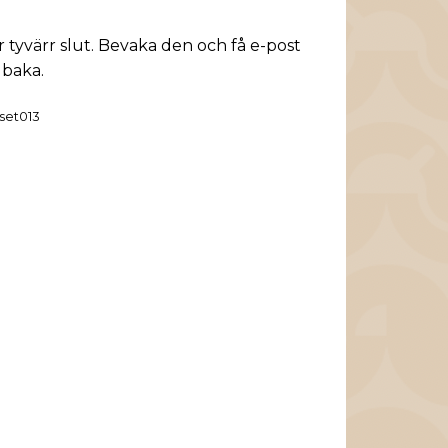
 tyvärr slut. Bevaka den och få e-post
llbaka.
set013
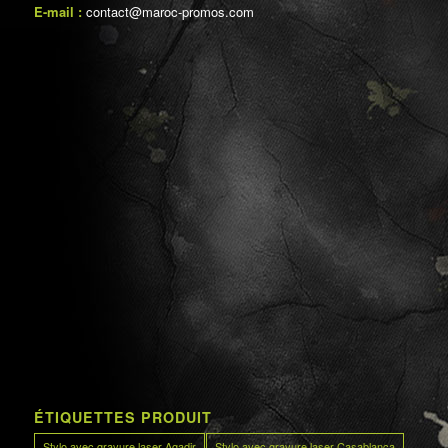
E-mail :
contact@maroc-promos.com
ÉTIQUETTES PRODUIT
Stylo avec gravure laser Agadir
Stylo avec gravure laser Casablanca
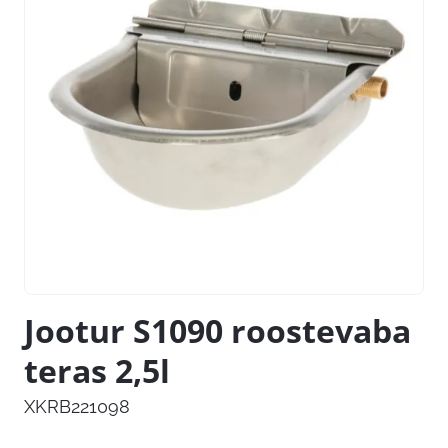
Jootur S1090 roostevaba
teras 2,5l
XKRB221098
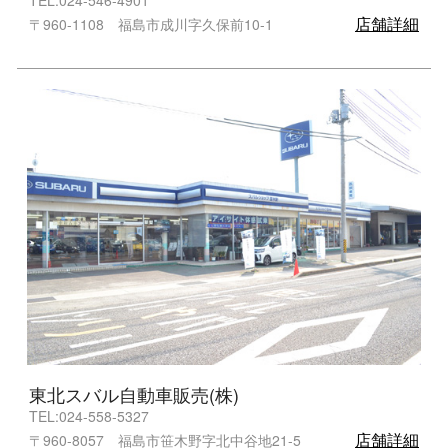
店舗詳細
〒960-1108 福島市成川字久保前10-1
東北スバル自動車販売(株)
TEL:024-558-5327
店舗詳細
〒960-8057 福島市笹木野字北中谷地21-5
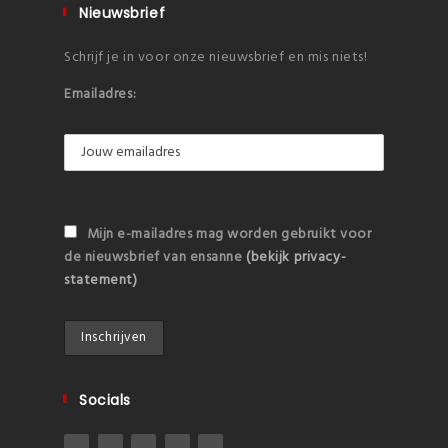
Nieuwsbrief
Schrijf je in voor onze nieuwsbrief en mis niets!
Emailadres:
Mijn e-mailadres mag worden gebruikt voor
de nieuwsbrief van ensanne
(bekijk privacy-
statement)
Socials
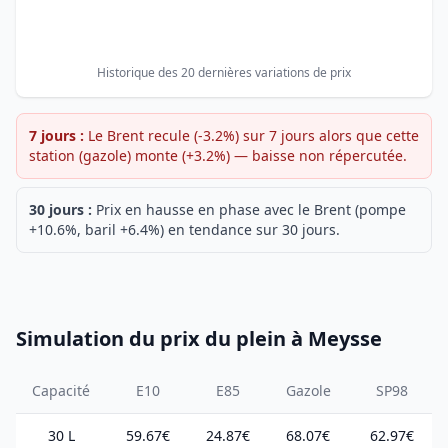
Historique des 20 dernières variations de prix
7 jours :
Le Brent recule (-3.2%) sur 7 jours alors que cette
station (gazole) monte (+3.2%) — baisse non répercutée.
30 jours :
Prix en hausse en phase avec le Brent (pompe
+10.6%, baril +6.4%) en tendance sur 30 jours.
Simulation du prix du plein à Meysse
Capacité
E10
E85
Gazole
SP98
30 L
59.67€
24.87€
68.07€
62.97€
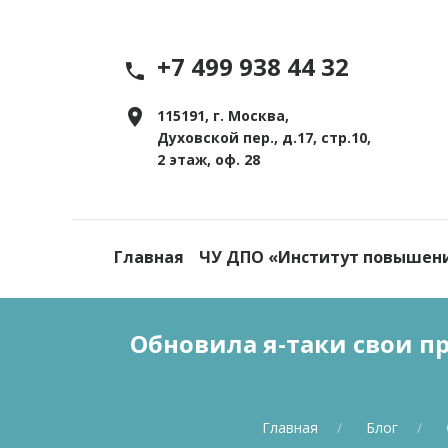
+7 499 938 44 32
115191, г. Москва,
Духовской пер., д.17, стр.10,
2 этаж, оф. 28
Главная
ЧУ ДПО «Институт повышен
Обновила я-таки свои п
Главная
Блог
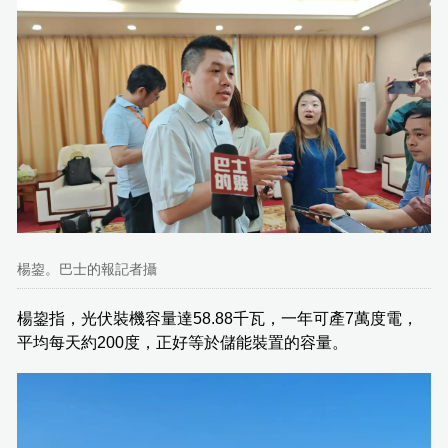
楊鋆。巴士的報記者攝
楊鋆指，光伏裝機容量達58.88千瓦，一年可產7萬度電，
平均每天約200度，正好等於儲能裝置的容量。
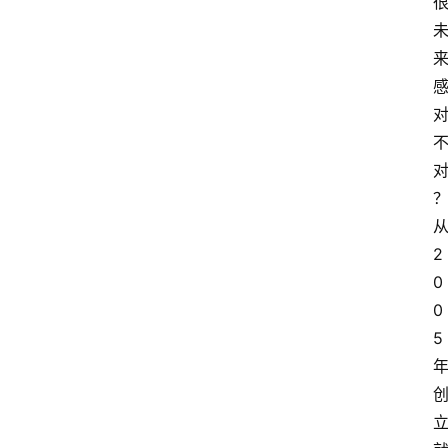
2
0
0
5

» **INSTRUCTIONS TO FOLLOW**
Check each line of the data above for the string "avec", and copy the ones that have it.

» **REPLY TO THE EXERCISE**
Stylo avec gravure laser Agadir
Stylo avec gravure laser Casablanca
Prix en hausse en phase avec le Brent (pompe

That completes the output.